Conformal nets from minimal W-algebras
Sebastiano Carpi, Tiziano Gaudio
TL;DR
The paper establishes that all unitary minimal $W$-algebras are strongly graded-local and hence define irreducible graded-local conformal nets, unifying constructions of Virasoro and $N=1,2,3,4$ super-Virasoro nets (up to free-fermion factors) and enabling the new $N=3$ and $N=4$ nets. It correlates strong graded locality with representation-theoretic properties, showing that strongly rational minimal $W$-algebras yield completely rational nets, while non-rational minimal $W$-algebras furnish non-completely rational nets via infinite families of irreducible representations. The representation theory for the resulting nets is developed across the Virasoro and various super-Virasoro cases, providing explicit unitary representations for $c$ in unitary ranges and demonstrating non-rationality outside those ranges. The results solidify the connection between VOA/W-algebra unitarity, graded-local nets, and complete rationality, and they deliver a suite of new conformal nets with precise representation-theoretic behavior, including the first rigorous constructions of $N=3$ and $N=4$ graded-local nets in this framework.
Abstract
We show the strong graded locality of all unitary minimal W-algebras, so that they give rise to irreducible graded-local conformal nets. Among these unitary vertex superalgebras, up to taking tensor products with free fermion vertex superalgebras, there are the unitary Virasoro vertex algebras (N=0) and the unitary N=1,2,3,4 super-Virasoro vertex superalgebras.

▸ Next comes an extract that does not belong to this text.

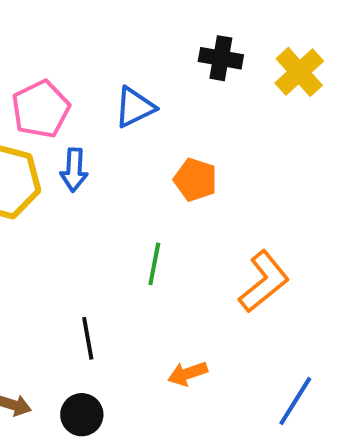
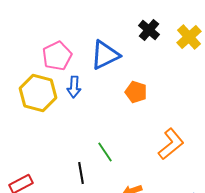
black cross: (221, 58) -> (149, 30), turned 30
blue triangle: (135, 107) -> (105, 55), size x1.4
green line: (154, 264) -> (105, 152), moved, turned -45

Accordingly, we have a uniform construction that gives, besides the already known N=0,1,2 super-Virasoro nets, also the new N=3,4 super-Virasoro nets. All strongly rational unitary minimal W-algebras give rise to previously known completely rational graded-local conformal nets and we conjecture that the converse is also true. We prove this conjecture for all unitary W-algebras corresponding to the N=0,1,2,3,4 super-Virasoro vertex superalgebras.